Reproduce the section of the listing that begins at the line containing "61 - Saff Suresi" and finishes at the line containing "50 - Kaf Suresi". Include both end lines and nothing beyond them.
Dataset extract: Begin
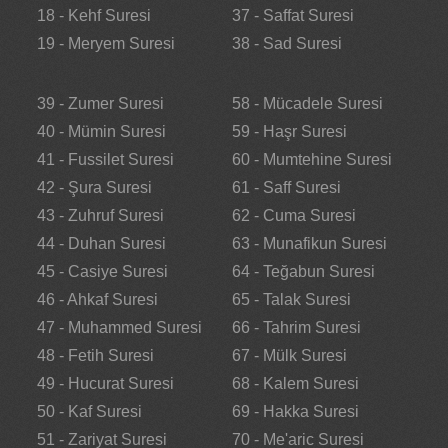
18 - Kehf Suresi
37 - Saffat Suresi
19 - Meryem Suresi
38 - Sad Suresi
39 - Zumer Suresi
58 - Mücadele Suresi
40 - Mümin Suresi
59 - Haşr Suresi
41 - Fussilet Suresi
60 - Mumtehine Suresi
42 - Şura Suresi
61 - Saff Suresi
43 - Zuhruf Suresi
62 - Cuma Suresi
44 - Duhan Suresi
63 - Munafikun Suresi
45 - Casiye Suresi
64 - Teğabun Suresi
46 - Ahkaf Suresi
65 - Talak Suresi
47 - Muhammed Suresi
66 - Tahrim Suresi
48 - Fetih Suresi
67 - Mülk Suresi
49 - Hucurat Suresi
68 - Kalem Suresi
50 - Kaf Suresi
69 - Hakka Suresi
51 - Zariyat Suresi
70 - Me'aric Suresi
Dataset extract: End
▶ [Task answer]:
61 - Saff Suresi
43 - Zuhruf Suresi
62 - Cuma Suresi
44 - Duhan Suresi
63 - Munafikun Suresi
45 - Casiye Suresi
64 - Teğabun Suresi
46 - Ahkaf Suresi
65 - Talak Suresi
47 - Muhammed Suresi
66 - Tahrim Suresi
48 - Fetih Suresi
67 - Mülk Suresi
49 - Hucurat Suresi
68 - Kalem Suresi
50 - Kaf Suresi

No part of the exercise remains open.